**Your objective:**
Retype the lines below exactly, from the one that contains "Identify the location" through the last, and leave every picture out.

Collected data
--------------------
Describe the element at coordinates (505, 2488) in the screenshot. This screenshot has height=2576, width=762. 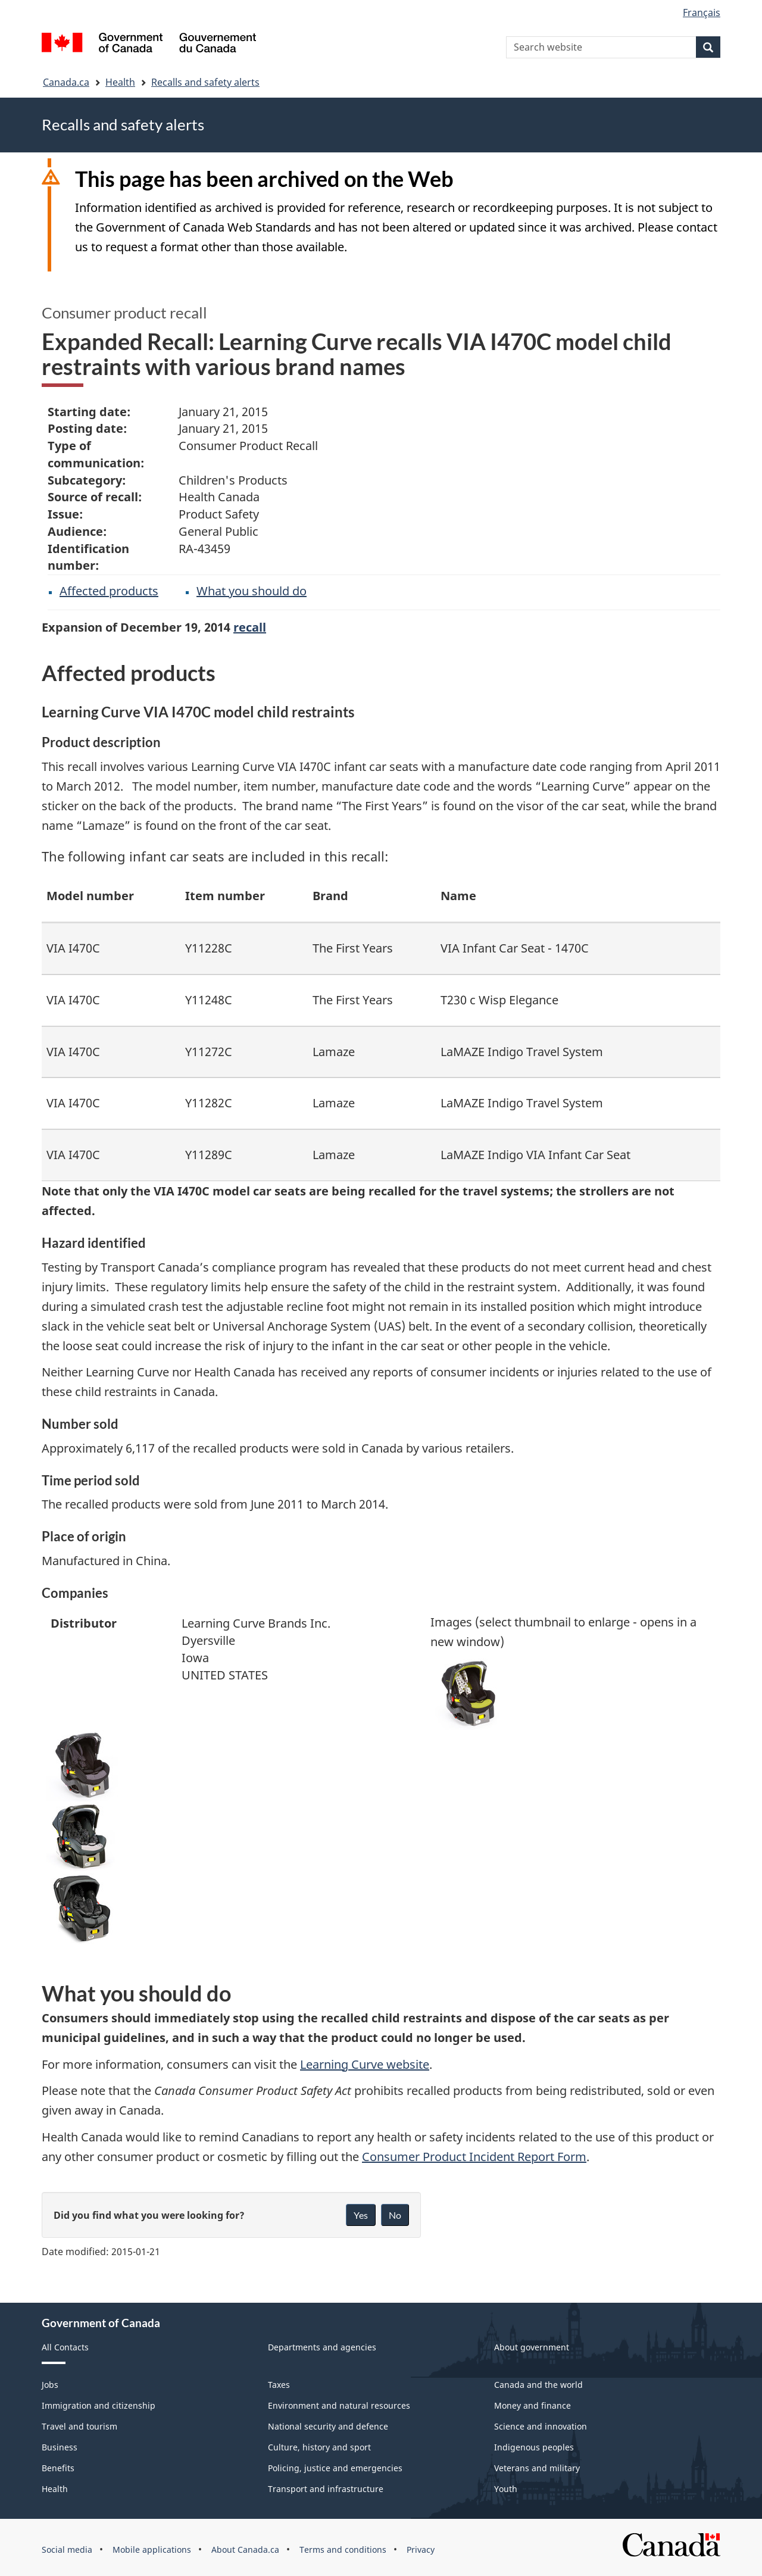
I see `Youth` at that location.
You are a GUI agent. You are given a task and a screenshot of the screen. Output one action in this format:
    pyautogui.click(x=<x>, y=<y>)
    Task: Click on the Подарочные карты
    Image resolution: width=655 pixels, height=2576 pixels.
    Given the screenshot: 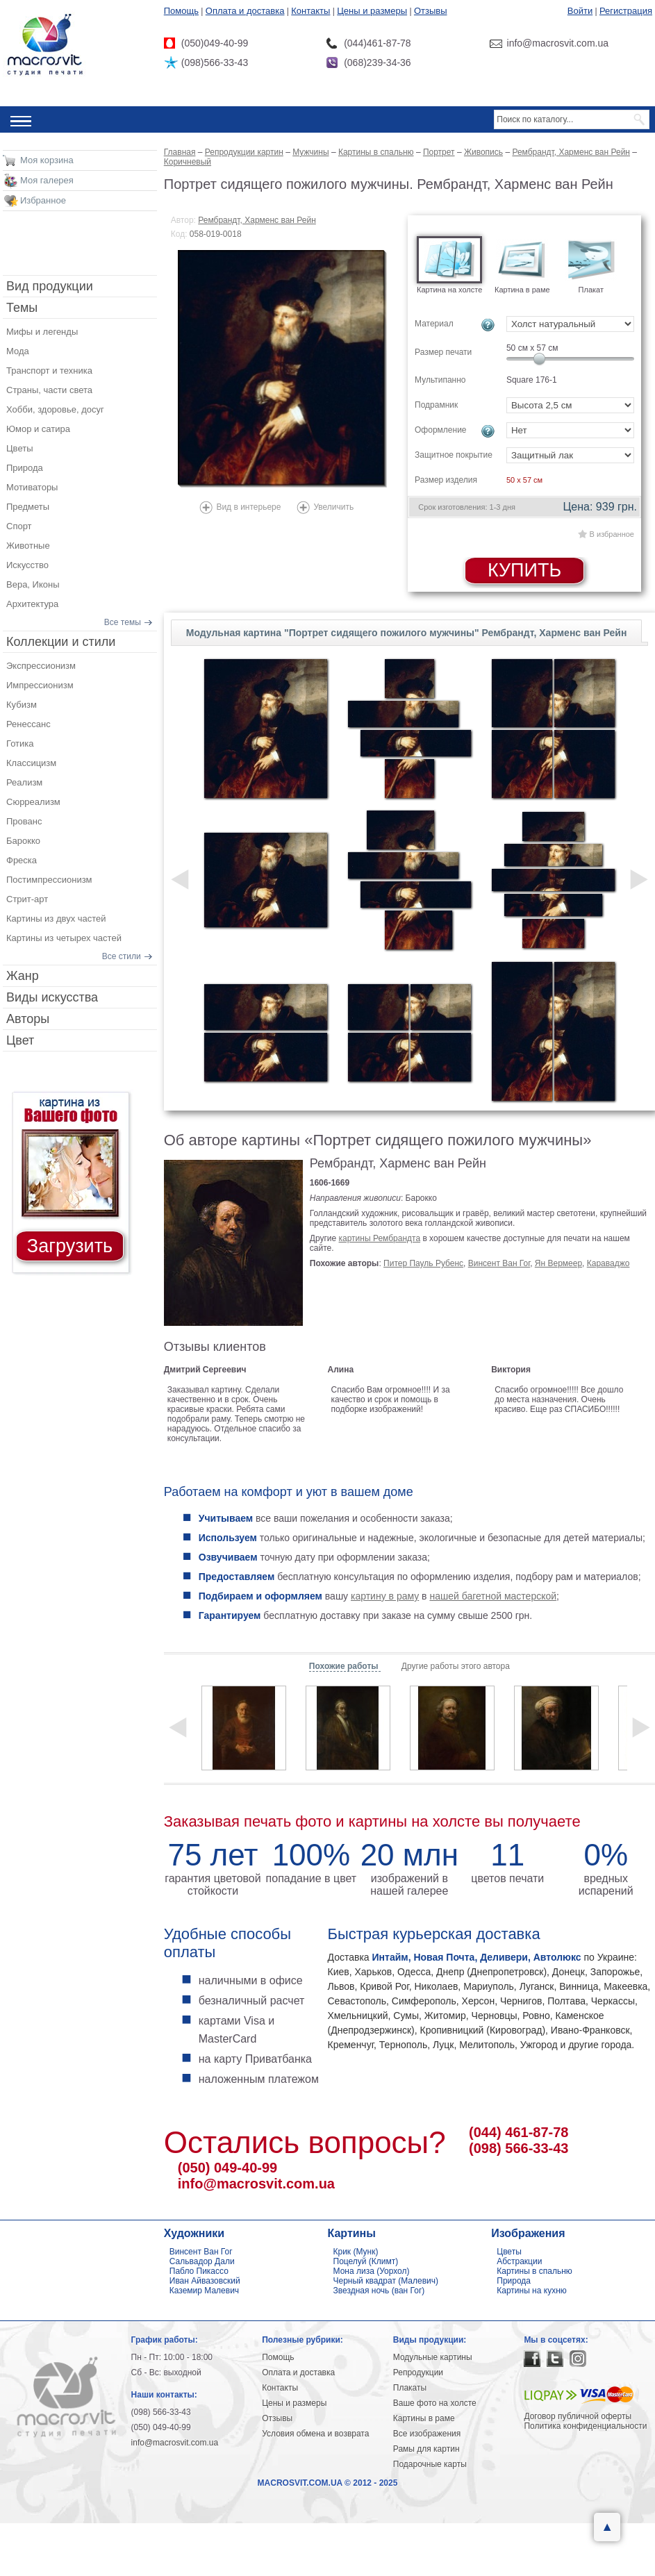 What is the action you would take?
    pyautogui.click(x=430, y=2464)
    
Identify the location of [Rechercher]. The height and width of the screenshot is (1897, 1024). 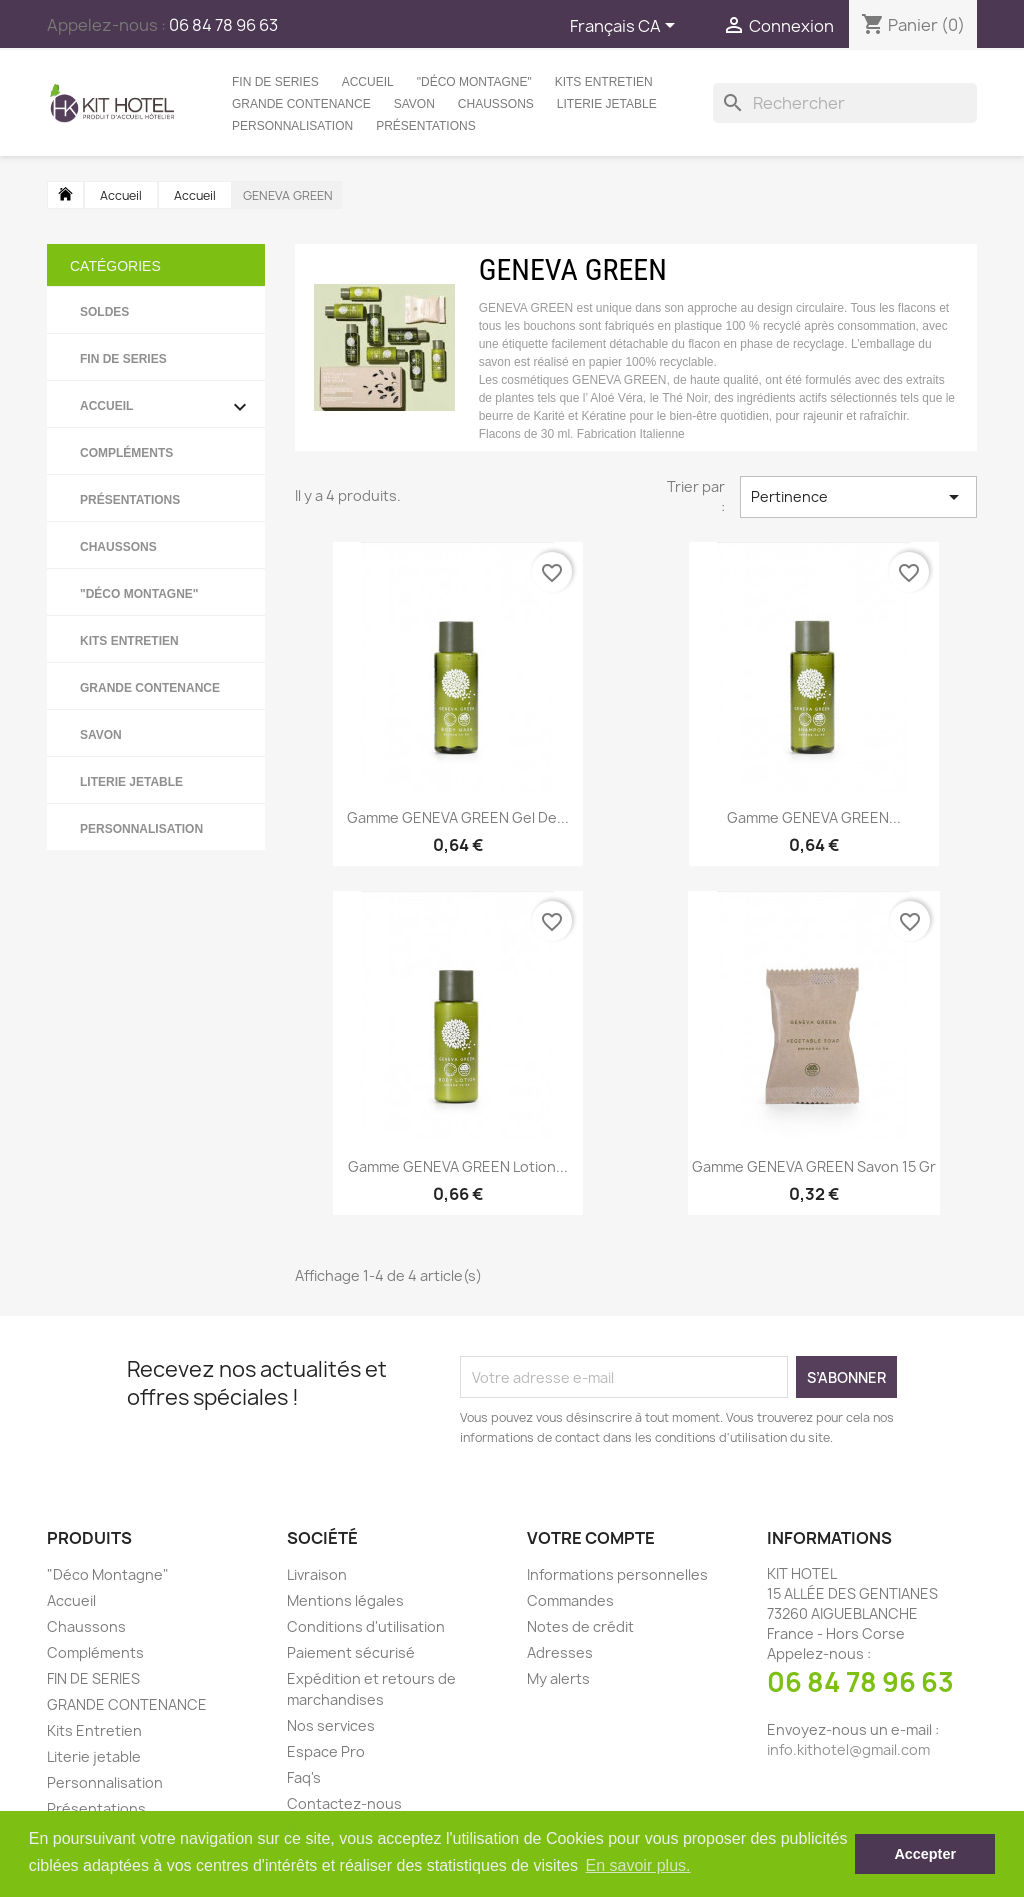
(845, 103).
--------------------
**Response for this exercise:**
Identify the location of [Rechercher]. The height and width of the screenshot is (1897, 1024). 
(845, 103).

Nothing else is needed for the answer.